▸ **TASK STATEMENT**
Set down every line from the one containing "Mesafeli Satış Sözleşmesi" through the last line of the records below, exactly as written, and leave out the pictures.

____________

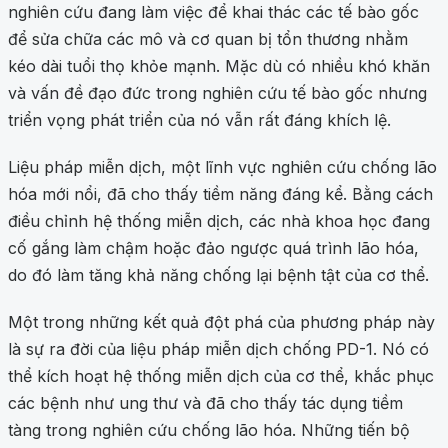
nghiên cứu đang làm việc để khai thác các tế bào gốc
để sửa chữa các mô và cơ quan bị tổn thương nhằm
kéo dài tuổi thọ khỏe mạnh. Mặc dù có nhiều khó khăn
và vấn đề đạo đức trong nghiên cứu tế bào gốc nhưng
triển vọng phát triển của nó vẫn rất đáng khích lệ.
Liệu pháp miễn dịch, một lĩnh vực nghiên cứu chống lão
hóa mới nổi, đã cho thấy tiềm năng đáng kể. Bằng cách
điều chỉnh hệ thống miễn dịch, các nhà khoa học đang
cố gắng làm chậm hoặc đảo ngược quá trình lão hóa,
do đó làm tăng khả năng chống lại bệnh tật của cơ thể.
Một trong những kết quả đột phá của phương pháp này
là sự ra đời của liệu pháp miễn dịch chống PD-1. Nó có
thể kích hoạt hệ thống miễn dịch của cơ thể, khắc phục
các bệnh như ung thư và đã cho thấy tác dụng tiềm
tàng trong nghiên cứu chống lão hóa. Những tiến bộ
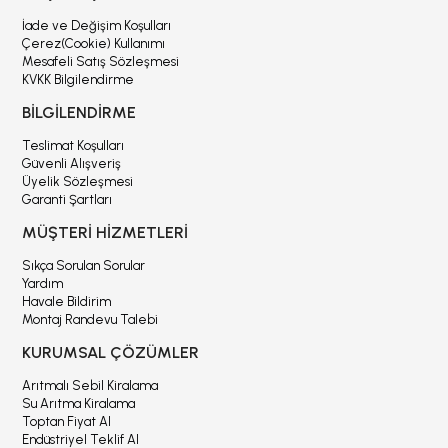
İade ve Değişim Koşulları
Çerez(Cookie) Kullanımı
Mesafeli Satış Sözleşmesi
KVKK Bilgilendirme
BİLGİLENDİRME
Teslimat Koşulları
Güvenli Alışveriş
Üyelik Sözleşmesi
Garanti Şartları
MÜŞTERİ HİZMETLERİ
Sıkça Sorulan Sorular
Yardım
Havale Bildirim
Montaj Randevu Talebi
KURUMSAL ÇÖZÜMLER
Arıtmalı Sebil Kiralama
Su Arıtma Kiralama
Toptan Fiyat Al
Endüstriyel Teklif Al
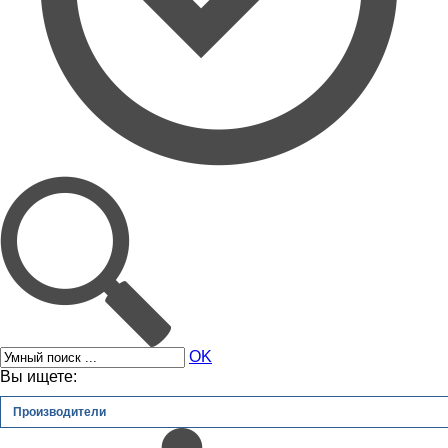
OK
Вы ищете:
Производители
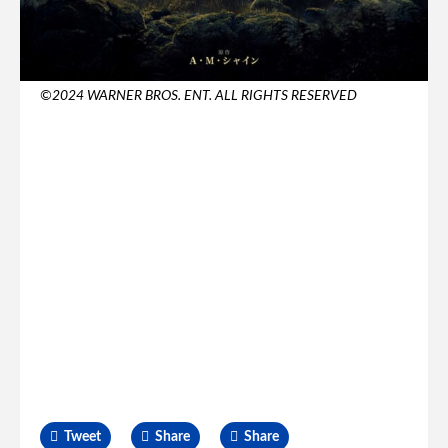
©2024 WARNER BROS. ENT. ALL RIGHTS RESERVED
Tweet
Share
Share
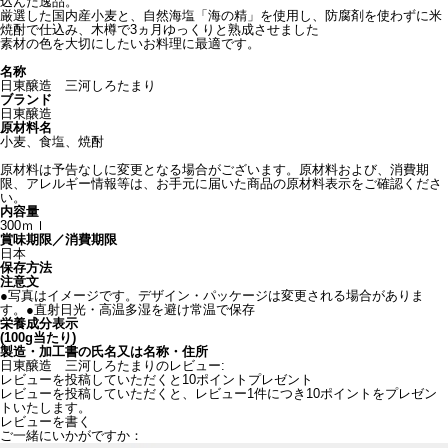
込んだ逸品。
厳選した国内産小麦と、自然海塩「海の精」を使用し、防腐剤を使わずに米
焼酎で仕込み、木樽で3ヵ月ゆっくりと熟成させました
素材の色を大切にしたいお料理に最適です。
名称
日東醸造 三河しろたまり
ブランド
日東醸造
原材料名
小麦、食塩、焼酎
原材料は予告なしに変更となる場合がございます。原材料および、消費期
限、アレルギー情報等は、お手元に届いた商品の原材料表示をご確認くださ
い。
内容量
300ｍｌ
賞味期限／消費期限
日本
保存方法
注意文
●写真はイメージです。デザイン・パッケージは変更される場合がありま
す。●直射日光・高温多湿を避け常温で保存
栄養成分表示
(100g当たり)
製造・加工書の氏名又は名称・住所
日東醸造 三河しろたまりのレビュー:
レビューを投稿していただくと10ポイントプレゼント
レビューを投稿していただくと、レビュー1件につき10ポイントをプレゼン
トいたします。
レビューを書く
ご一緒にいかがですか：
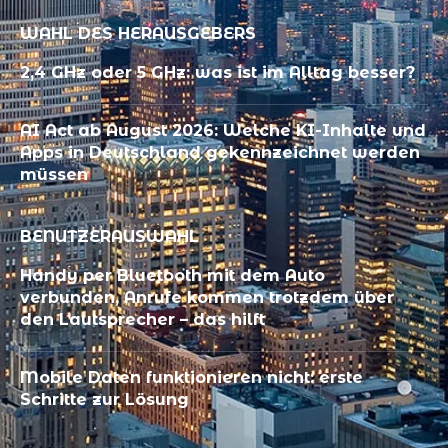
WAHL DES HERAUSGEBERS
2,4 GHz oder 5 GHz: was ist im Alltag besser?
AI Act ab August 2026: Welche KI-Inhalte und
Apps in Deutschland gekennzeichnet werden
müssen
BENUTZERAUSWAHL
Handy per Bluetooth mit dem Auto
verbunden, Anrufe kommen trotzdem über
den Lautsprecher – das hilft
Mobile Daten funktionieren nicht: erste
Schritte zur Lösung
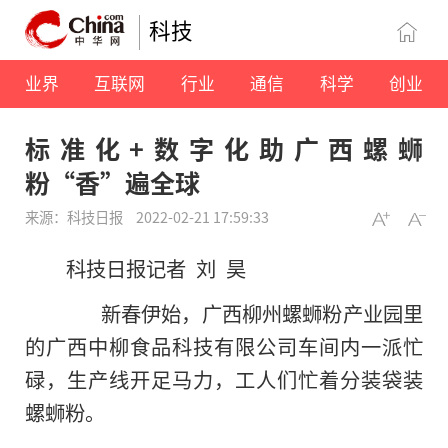
科技
业界
互联网
行业
通信
科学
创业
标准化+数字化助广西螺蛳
粉“香”遍全球
来源：科技日报
2022-02-21 17:59:33
科技日报记者 刘 昊
新春伊始，广西柳州螺蛳粉产业园里
的广西中柳食品科技有限公司车间内一派忙
碌，生产线开足马力，工人们忙着分装袋装
螺蛳粉。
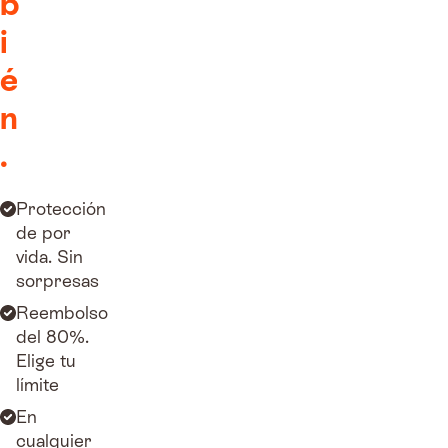
b
i
é
n
.
Protección
de por
vida. Sin
sorpresas
Reembolso
del 80%.
Elige tu
límite
En
cualquier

____________

▸ **TASK ANSWER**
Mesafeli Satış Sözleşmesi
KVKK Bilgilendirme
BİLGİLENDİRME
Teslimat Koşulları
Güvenli Alışveriş
Üyelik Sözleşmesi
Garanti Şartları
MÜŞTERİ HİZMETLERİ
Sıkça Sorulan Sorular
Yardım
Havale Bildirim
Montaj Randevu Talebi
KURUMSAL ÇÖZÜMLER
Arıtmalı Sebil Kiralama
Su Arıtma Kiralama
Toptan Fiyat Al
Endüstriyel Teklif Al
OK
Вы ищете:
Производители
©2024 WARNER BROS. ENT. ALL RIGHTS RESERVED
Tweet
Share
Share
込んだ逸品。
厳選した国内産小麦と、自然海塩「海の精」を使用し、防腐剤を使わずに米
焼酎で仕込み、木樽で3ヵ月ゆっくりと熟成させました
素材の色を大切にしたいお料理に最適です。
名称
日東醸造 三河しろたまり
ブランド
日東醸造
原材料名
小麦、食塩、焼酎
原材料は予告なしに変更となる場合がございます。原材料および、消費期
限、アレルギー情報等は、お手元に届いた商品の原材料表示をご確認くださ
い。
内容量
300ｍｌ
賞味期限／消費期限
日本
保存方法
注意文
●写真はイメージです。デザイン・パッケージは変更される場合がありま
す。●直射日光・高温多湿を避け常温で保存
栄養成分表示
(100g当たり)
製造・加工書の氏名又は名称・住所
日東醸造 三河しろたまりのレビュー:
レビューを投稿していただくと10ポイントプレゼント
レビューを投稿していただくと、レビュー1件につき10ポイントをプレゼン
トいたします。
レビューを書く
ご一緒にいかがですか：
WAHL DES HERAUSGEBERS
2,4 GHz oder 5 GHz: was ist im Alltag besser?
AI Act ab August 2026: Welche KI-Inhalte und
Apps in Deutschland gekennzeichnet werden
müssen
BENUTZERAUSWAHL
Handy per Bluetooth mit dem Auto
verbunden, Anrufe kommen trotzdem über
den Lautsprecher – das hilft
Mobile Daten funktionieren nicht: erste
Schritte zur Lösung
科技
业界
互联网
行业
通信
科学
创业
标准化+数字化助广西螺蛳
粉“香”遍全球
来源：科技日报
2022-02-21 17:59:33
科技日报记者 刘 昊
新春伊始，广西柳州螺蛳粉产业园里
的广西中柳食品科技有限公司车间内一派忙
碌，生产线开足马力，工人们忙着分装袋装
螺蛳粉。
b
i
é
n
.
Protección
de por
vida. Sin
sorpresas
Reembolso
del 80%.
Elige tu
límite
En
cualquier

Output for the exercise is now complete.